- Aim of the exercise -
Every line below that contains the word "arabes" must be copied.

Dataset entries:
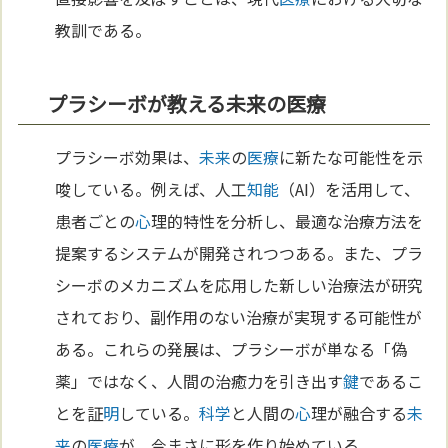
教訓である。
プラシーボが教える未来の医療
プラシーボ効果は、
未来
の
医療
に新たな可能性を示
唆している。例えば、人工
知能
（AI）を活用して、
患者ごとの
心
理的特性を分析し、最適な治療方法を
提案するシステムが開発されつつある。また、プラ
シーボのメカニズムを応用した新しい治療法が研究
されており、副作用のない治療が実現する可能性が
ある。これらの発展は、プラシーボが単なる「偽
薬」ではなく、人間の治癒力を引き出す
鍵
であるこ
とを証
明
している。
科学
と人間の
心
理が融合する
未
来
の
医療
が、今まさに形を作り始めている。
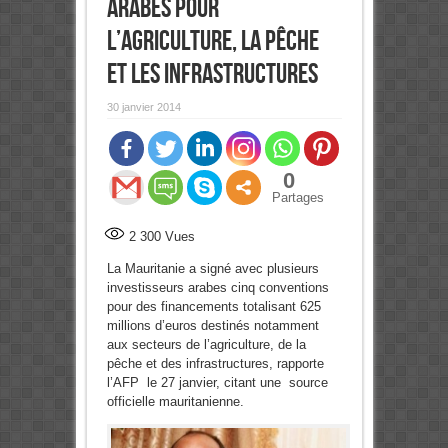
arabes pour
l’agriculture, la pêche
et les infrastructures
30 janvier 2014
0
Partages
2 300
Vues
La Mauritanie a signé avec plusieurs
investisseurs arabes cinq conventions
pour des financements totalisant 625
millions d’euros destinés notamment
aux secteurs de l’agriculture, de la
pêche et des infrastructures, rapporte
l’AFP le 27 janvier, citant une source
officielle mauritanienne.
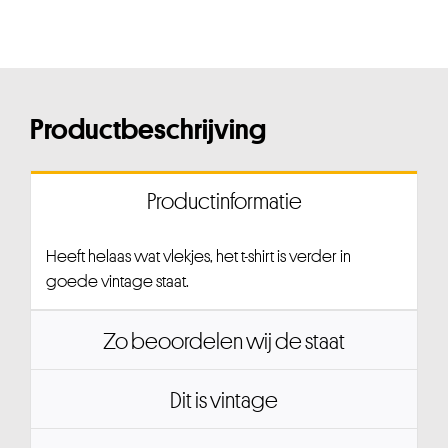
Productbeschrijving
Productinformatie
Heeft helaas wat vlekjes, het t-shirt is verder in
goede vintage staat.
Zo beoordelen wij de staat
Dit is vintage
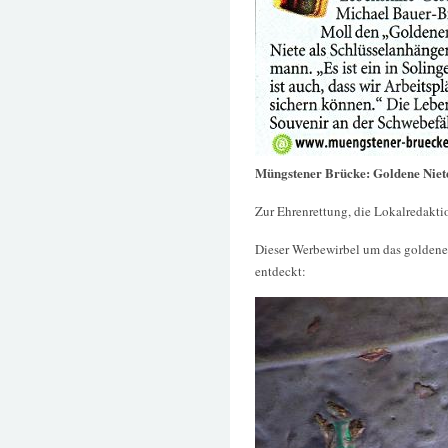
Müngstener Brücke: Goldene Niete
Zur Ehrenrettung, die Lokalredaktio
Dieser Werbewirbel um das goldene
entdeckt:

- Task response -
arabes pour
investisseurs arabes cinq conventions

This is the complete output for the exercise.